The answer could either be
(y-6)(y+2)
(y+6)(y-2)
(y-4)(y+3)
(y+4)(y-3)
(y-1)(y+12)
(y+1)(y-12)

I would assume the correct answer would be (y+4)(y-3) but that actually factors the whole not just the right.
Here's a tip- do not "assume" in mathematics. It is okay to "guess" if you then check. If you were to "guess" that (y+ 4)(y- 3) is a factorization of y^2- 4y- 12, you can check by doing the multiplication: (y+ 4)(y- 3)= y(y- 3)+ 4(y- 3)= y^2- 3y+ 4y- 12= y^2+ y- 12, NOT y^2- 4y- 12 so that is NOT correct.

Quote:
The book states the correct answer as
(y+2)(y-6)

But how is that decided?
(y+ 2)(y- 6)= y(y- 6)+ 2(y- 6)= y^2- 6y+ 2y- 12= y^2- 4y- 12.

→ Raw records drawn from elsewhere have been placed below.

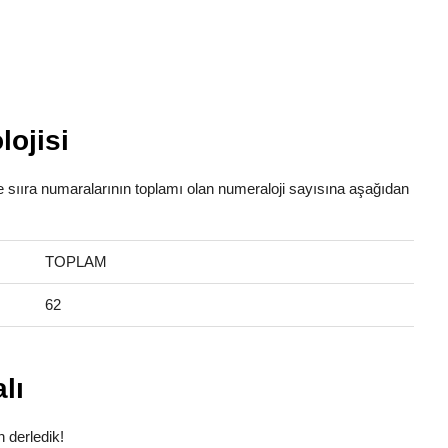
lojisi
abe sııra numaralarının toplamı olan numeraloji sayısına aşağıdan
TOPLAM
62
lı
n derledik!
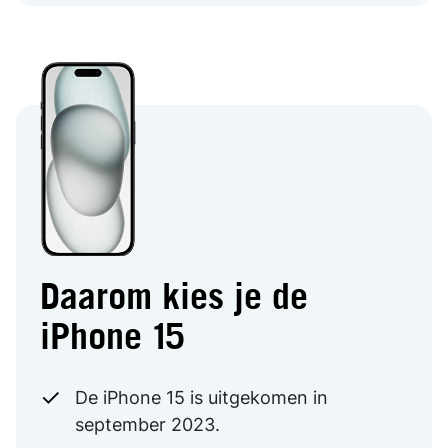
Daarom kies je de
iPhone 15
De iPhone 15 is uitgekomen in
september 2023.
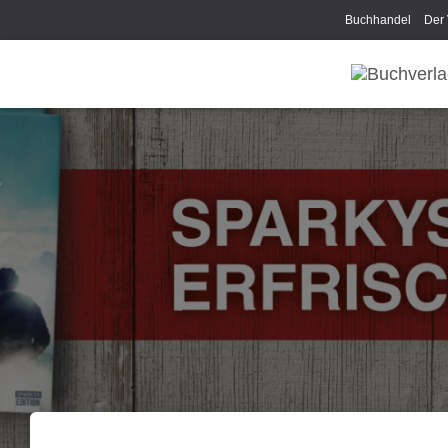
Buchhandel
Der 
Disclaimer/Impress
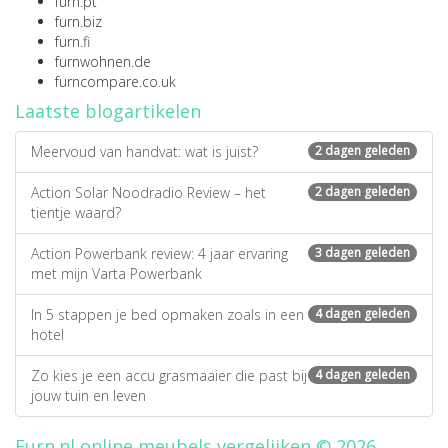
furn.pt
furn.biz
furn.fi
furnwohnen.de
furncompare.co.uk
Laatste blogartikelen
Meervoud van handvat: wat is juist?
2 dagen geleden
Action Solar Noodradio Review – het
2 dagen geleden
tientje waard?
Action Powerbank review: 4 jaar ervaring
3 dagen geleden
met mijn Varta Powerbank
In 5 stappen je bed opmaken zoals in een
4 dagen geleden
hotel
Zo kies je een accu grasmaaier die past bij
4 dagen geleden
jouw tuin en leven
Furn.nl online meubels vergelijken © 2026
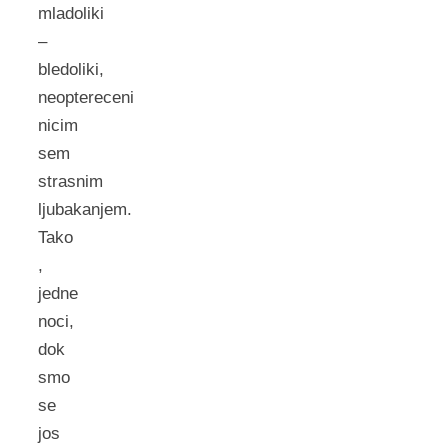
mladoliki
–
bledoliki,
neoptereceni
nicim
sem
strasnim
ljubakanjem.
Tako
,
jedne
noci,
dok
smo
se
jos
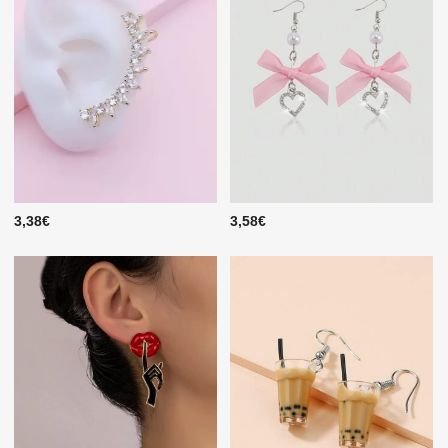
3,38€
3,58€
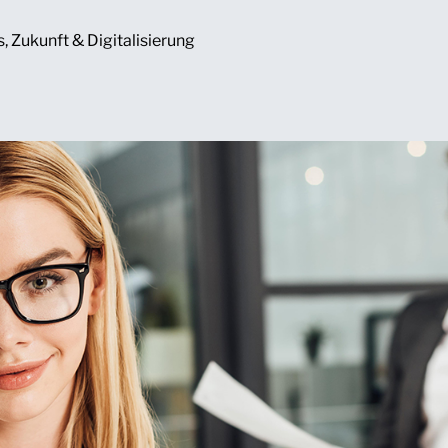
s
,
Zukunft & Digitalisierung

In general, in order to factor y^2+ ay+ b into (y+ u)(y+ v) you need to find two numbers, u and v, such that uv= b and u+ v= a. Here, a= -4 and b= -12. How can you factor -12? One way is (-1)(12) but -1+ 12= 11, not -4. Another is, of course, (-12)(1) but -12+ 1= -11, not 4. Another is 3(-4) but 3- 4= -1 not -4. (-3)(4) is 12 but -3+ 4= 1, not -4. (-2)(6)= -12 but -2+ 6= 4 not -4. (2)(-6)= -12 and 2- 6= -4! AHA!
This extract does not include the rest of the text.